Le gouvernement a réintroduit les néonicotinoïdes, insecticides dits « tueurs d’abeilles ». Il refuse de soutenir une recherche sur la betterave à sucre en agriculture biologique.

Il y a quelques mois, au cœur de l’été 2020, le gouvernement décidait d’un des plus importants revirements du quinquennat en réautorisant provisoirement l’usage des néonicotinoïdes, des insecticides hautement toxiques, pour la production de betterave à sucre. En mars 2021, le Conseil d’État a entériné le retour de ces insecticides en rejetant le recours des associations Agir pour l’environnement, Nature et Progrès et du syndicat agricole la Confédération paysanne [1]. Les organisations espéraient obtenir la suspension de l’arrêté du 5 février 2021, lui-même tiré de la loi du 14 décembre 2020, qui réintroduit provisoirement (jusqu’en 2023 au maximum) l’utilisation de ces produits, pourtant interdits depuis 2018.

En contrepartie, le gouvernement a assuré que tout serait fait pour en sortir définitivement d’ici 2023, notamment grâce à la mise en place d’un « ambitieux » programme de recherche permettant de s’affranchir définitivement de ces insecticides dits « tueurs d’abeilles ». Celui-ci, nommé plan national de recherche et d’innovation (PNRI) a été doté de 7 millions d’euros pour sélectionner des projets en biocontrôle, en agroforesterie, en utilisation de plantes de service, ou encore en tests sérologiques et moléculaires.

Or le comité de pilotage du PNRI, sous tutelle du ministère de l’Agriculture et de l’Alimentation, a refusé d’allouer des financements au seul projet dédié à l’étude de la production de betterave à sucre en agriculture biologique. Une obstruction dénoncée par la Fondation Nicolas Hulot, Générations futures, Agir pour l’environnement et la Confédération paysanne, qui siègent au conseil de surveillance des néonicotinoïdes (...)

En septembre 2020, Reporterre était allé à la rencontre de différents producteurs de betteraves.
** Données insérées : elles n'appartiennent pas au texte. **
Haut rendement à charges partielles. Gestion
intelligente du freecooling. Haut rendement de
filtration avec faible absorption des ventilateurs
Parmi les exploitants en agriculture biologique — ils sont moins de 0,5 % d’après l’Institut technique de la betterave (ITB), la plupart n’étaient pas touchés par le virus de la jaunisse, car ils vivaient dans des régions moins exposées à cette maladie. En septembre, les ministères de l’Agriculture et de la Transition écologique mettaient d’ailleurs « au défi quiconque [voulait] montrer que sur 0,5 % de parcelles de betteraves bio, il y a moins d’infestation ».
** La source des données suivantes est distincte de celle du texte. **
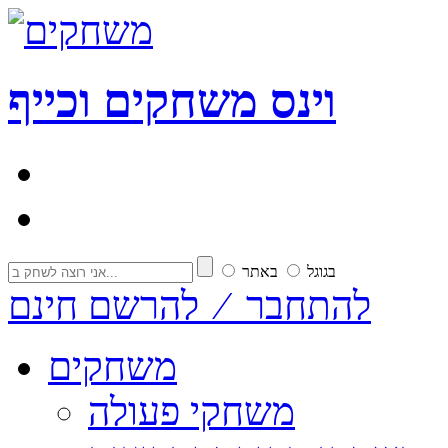
וי
נ
ס
משחקים וכייף
בגוגל
באתר
להתחבר ⁄ להרשם חינם
משחקים
משחקי פעולה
Le projet Bio présente également « une veille technique et scientifique sur la jaunisse en parcelles bio à l’échelle européenne sur les trois années, dans des pays où la production de betterave sucrière en bio est nettement plus développée qu’en France : entre 5 et 11 % des surfaces en bio dans trois pays européens, contre 0,1 % en France », précise à Reporterre Sabine Bonnot, administratrice à l’Itab. Le tout pour un budget de 330 000 euros sur trois ans. « Une somme minime au regard de l’enveloppe globale du PNRI jaunisse betterave [7 millions d’euros], et surtout au regard des enjeux pour la recherche d’alternatives agronomiques à laquelle ce projet se proposait de contribuer », poursuit Sabine Bonnot.

« Il faut aller vite »

La proposition alternative qui a été faite par le comité de pilotage aux associations est que « l’Itab participe à un autre projet sur la partie “traque à l’innovation en conventionnel” [et en bio]. Cette proposition ne permet en aucun cas de garder le sens du projet Bio déposé et représente une amputation de 90 % du projet », déplore Sabine Bonnot (...)
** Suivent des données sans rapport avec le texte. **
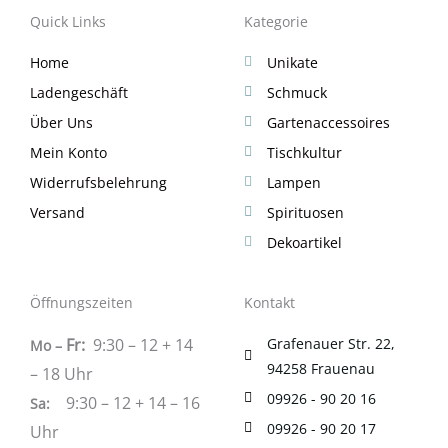
Quick Links
Kategorie
Home
Unikate
Ladengeschäft
Schmuck
Über Uns
Gartenaccessoires
Mein Konto
Tischkultur
Widerrufsbelehrung
Lampen
Versand
Spirituosen
Dekoartikel
Öffnungszeiten
Kontakt
Fr:
9:30 – 12 + 14
Grafenauer Str. 22,
Mo –
94258 Frauenau
– 18 Uhr
09926 - 90 20 16
9:30 – 12 + 14 – 16
Sa
:
09926 - 90 20 17
Uhr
Pour la Fondation Nicolas Hulot, Générations futures, Agir pour l’environnement et la Confédération paysanne, le projet a été mis de côté « sans explications ni raisons sérieuses ». (...)

Les associations dénoncent aussi l’opacité du processus d’attribution des financements (...)

À l’issue du deuxième conseil de surveillance des néonicotinoïdes, qui avait lieu ce mardi 25 mai, il resterait 470 000 euros non dépensés, selon nos informations. Les financements auraient été attribués majoritairement à l’ITB et à l’INRAE, qui sont aussi les décisionnaires du comité de pilotage du PNRI. Les autres bénéficiaires de ces fonds publics seraient essentiellement des entreprises privées. Les budgets précis par projet et par partenaire n’ont pas encore été communiqués.

Par ailleurs, selon les informations de Reporterre, le cabinet du ministère de la Transition écologique surveille de près le projet Bio ; il se dit « très attaché au travail » proposé et serait « prêt à étudier d’autres modalités pour le soutenir le cas échéant ». « Il faut aller vite, dit Sabine Bonnot, à force d’atermoiements, on risque de perdre une année, précieuse, de retard. »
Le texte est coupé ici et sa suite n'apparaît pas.